Details
Description
I have a workload that does partitioning manually (largely because at the end of each day I want to 'optimize table' for the previous day's partition to address fragmentation). As a result there's a stored procedure, that prepares a statement of the form "create table if not exists table_20181130 like table_template" and runs it. This procedure is called rather a lot and >99% of the time the table already exists so this doesn't do anything. This has been working great up-to and including MariaDB 10.3.9.
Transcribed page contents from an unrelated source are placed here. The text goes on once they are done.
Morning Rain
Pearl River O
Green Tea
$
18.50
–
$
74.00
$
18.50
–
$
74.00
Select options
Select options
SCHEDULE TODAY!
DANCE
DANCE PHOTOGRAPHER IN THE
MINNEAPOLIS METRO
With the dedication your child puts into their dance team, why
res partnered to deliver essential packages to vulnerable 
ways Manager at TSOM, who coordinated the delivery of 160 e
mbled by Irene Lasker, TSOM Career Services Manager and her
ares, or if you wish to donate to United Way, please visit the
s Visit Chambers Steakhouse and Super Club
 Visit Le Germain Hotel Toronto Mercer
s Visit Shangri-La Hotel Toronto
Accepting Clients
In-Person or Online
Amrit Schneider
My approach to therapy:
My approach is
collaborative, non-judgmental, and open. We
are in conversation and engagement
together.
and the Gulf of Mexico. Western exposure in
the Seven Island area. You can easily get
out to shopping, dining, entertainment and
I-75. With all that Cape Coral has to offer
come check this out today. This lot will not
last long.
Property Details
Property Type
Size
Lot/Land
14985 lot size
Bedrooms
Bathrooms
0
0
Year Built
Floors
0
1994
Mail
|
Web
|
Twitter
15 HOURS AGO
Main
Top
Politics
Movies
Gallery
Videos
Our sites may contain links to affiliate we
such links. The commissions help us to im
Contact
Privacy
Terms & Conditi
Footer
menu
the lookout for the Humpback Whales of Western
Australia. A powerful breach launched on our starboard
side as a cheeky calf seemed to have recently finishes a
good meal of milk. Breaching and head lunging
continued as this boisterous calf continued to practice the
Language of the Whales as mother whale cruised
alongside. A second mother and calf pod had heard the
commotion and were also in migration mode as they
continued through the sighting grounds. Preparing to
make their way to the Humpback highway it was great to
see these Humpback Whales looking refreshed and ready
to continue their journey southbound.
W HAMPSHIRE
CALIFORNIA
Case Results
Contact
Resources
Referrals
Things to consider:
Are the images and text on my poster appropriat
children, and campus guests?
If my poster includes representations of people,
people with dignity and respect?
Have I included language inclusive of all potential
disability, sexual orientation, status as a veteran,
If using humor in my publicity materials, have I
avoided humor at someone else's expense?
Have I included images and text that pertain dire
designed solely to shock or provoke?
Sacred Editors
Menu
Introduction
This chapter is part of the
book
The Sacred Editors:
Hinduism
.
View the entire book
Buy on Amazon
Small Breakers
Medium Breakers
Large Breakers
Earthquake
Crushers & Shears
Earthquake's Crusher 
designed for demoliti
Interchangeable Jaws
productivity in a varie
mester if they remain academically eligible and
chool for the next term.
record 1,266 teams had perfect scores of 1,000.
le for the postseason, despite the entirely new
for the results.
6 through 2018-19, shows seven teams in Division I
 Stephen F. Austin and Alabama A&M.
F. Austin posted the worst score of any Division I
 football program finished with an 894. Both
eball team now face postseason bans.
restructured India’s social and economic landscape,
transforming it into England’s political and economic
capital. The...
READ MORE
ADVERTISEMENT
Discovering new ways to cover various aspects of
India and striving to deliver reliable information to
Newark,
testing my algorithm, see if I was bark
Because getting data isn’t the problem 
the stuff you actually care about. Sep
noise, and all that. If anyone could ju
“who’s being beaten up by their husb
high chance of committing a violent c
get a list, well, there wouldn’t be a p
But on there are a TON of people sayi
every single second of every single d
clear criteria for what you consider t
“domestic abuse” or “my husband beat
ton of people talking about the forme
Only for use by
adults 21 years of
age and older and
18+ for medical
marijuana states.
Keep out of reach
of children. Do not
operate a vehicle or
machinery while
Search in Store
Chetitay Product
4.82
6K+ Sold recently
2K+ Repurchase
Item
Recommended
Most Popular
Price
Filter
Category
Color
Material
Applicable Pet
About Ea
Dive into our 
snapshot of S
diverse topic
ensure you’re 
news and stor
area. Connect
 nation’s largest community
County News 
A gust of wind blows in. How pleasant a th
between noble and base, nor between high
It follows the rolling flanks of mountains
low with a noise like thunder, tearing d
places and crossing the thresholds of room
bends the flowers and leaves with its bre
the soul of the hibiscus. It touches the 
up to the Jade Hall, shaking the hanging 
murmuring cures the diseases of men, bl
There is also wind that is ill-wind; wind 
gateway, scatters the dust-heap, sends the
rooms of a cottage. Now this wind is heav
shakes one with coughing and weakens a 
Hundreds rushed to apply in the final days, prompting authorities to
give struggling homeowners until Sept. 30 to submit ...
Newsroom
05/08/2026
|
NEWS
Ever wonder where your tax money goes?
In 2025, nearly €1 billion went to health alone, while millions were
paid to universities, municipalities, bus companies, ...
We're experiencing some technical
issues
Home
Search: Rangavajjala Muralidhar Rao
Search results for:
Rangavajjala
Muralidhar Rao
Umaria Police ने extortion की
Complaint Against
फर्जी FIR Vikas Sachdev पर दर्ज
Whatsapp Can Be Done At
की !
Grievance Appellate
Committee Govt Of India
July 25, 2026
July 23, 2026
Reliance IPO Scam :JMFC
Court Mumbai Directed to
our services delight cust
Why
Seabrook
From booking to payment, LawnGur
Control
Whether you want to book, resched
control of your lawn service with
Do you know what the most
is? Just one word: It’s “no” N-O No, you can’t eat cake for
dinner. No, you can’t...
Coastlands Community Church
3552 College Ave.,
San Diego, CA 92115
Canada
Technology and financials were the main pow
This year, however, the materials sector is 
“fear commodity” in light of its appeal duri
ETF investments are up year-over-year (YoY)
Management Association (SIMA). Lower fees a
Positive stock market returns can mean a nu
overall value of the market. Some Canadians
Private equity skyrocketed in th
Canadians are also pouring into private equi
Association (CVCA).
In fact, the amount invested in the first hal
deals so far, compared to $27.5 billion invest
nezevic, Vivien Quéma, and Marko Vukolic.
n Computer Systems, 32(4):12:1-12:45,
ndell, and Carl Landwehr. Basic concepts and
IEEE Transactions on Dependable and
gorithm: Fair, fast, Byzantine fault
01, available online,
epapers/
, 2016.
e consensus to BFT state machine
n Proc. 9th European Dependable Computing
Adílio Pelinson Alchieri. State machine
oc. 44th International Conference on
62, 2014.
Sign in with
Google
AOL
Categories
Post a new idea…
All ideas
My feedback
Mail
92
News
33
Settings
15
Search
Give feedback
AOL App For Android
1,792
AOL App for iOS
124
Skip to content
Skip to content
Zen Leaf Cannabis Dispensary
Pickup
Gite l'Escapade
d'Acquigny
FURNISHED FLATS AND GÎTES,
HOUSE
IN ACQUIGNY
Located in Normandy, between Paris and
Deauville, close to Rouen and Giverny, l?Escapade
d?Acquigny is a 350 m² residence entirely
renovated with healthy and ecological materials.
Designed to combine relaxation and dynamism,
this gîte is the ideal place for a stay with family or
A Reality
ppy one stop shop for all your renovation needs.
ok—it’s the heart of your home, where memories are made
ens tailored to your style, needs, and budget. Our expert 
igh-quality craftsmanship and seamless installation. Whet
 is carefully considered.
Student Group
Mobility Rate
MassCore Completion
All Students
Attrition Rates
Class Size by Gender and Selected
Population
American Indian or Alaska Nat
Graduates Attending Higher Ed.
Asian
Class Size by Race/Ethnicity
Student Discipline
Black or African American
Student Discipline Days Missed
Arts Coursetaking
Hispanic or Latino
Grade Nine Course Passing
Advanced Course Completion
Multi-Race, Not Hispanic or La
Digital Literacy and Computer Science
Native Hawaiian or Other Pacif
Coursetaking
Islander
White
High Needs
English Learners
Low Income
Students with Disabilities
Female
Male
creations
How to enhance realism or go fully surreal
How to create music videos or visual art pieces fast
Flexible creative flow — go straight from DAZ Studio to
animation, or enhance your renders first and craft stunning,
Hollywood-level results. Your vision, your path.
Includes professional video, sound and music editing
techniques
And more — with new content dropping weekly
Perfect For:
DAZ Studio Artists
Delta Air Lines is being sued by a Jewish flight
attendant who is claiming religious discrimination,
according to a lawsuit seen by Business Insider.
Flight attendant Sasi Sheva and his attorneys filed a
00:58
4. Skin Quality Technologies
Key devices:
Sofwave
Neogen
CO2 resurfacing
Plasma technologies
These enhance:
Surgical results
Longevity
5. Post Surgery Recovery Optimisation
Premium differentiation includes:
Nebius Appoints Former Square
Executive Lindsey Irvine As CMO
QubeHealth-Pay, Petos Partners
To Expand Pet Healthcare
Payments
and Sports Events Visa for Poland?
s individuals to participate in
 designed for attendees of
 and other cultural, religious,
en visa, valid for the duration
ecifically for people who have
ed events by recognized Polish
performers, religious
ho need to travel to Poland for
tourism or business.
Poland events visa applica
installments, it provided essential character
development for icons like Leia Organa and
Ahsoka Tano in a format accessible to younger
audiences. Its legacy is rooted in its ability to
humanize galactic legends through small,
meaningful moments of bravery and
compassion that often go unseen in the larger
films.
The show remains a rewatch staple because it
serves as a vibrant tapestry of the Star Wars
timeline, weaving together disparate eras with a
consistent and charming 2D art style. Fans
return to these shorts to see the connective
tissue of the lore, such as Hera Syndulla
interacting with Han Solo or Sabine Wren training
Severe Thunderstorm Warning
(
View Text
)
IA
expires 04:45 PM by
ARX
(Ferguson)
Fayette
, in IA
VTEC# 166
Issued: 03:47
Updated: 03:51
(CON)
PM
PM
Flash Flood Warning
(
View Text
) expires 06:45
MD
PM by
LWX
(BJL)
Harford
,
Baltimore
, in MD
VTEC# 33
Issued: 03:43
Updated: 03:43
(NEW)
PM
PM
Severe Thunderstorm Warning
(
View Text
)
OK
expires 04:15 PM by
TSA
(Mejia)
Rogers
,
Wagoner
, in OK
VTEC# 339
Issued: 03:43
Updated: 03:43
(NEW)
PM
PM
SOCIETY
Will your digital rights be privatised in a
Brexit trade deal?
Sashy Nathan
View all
Upon upgrading to 10.3.10 (or 11) I find that performance of my system is abysmal. And this seems to be down to this procedure - the create table if not exists doesn't return immediately like it used to if the table exists and any other query has the table open. I can work around this by looking in information_schema.TABLES and avoiding the 'create table if not exists' if the table already exists - however this feels like a regression to me rather than an intentional change, especially as I don't see anything obviously related in the 10.3.10 ChangeLog.
To recreate; in one terminal execute:
create table if not exists test1 (a int); |
select sum(a), sleep(60) from test1; |
... and in another:
create table if not exists test1 (a int); |
In anything before 10.3.10 the second terminal will complete immediately, but in 10.3.10 (or 11) the second terminal will only complete once the select in the first terminal has done so.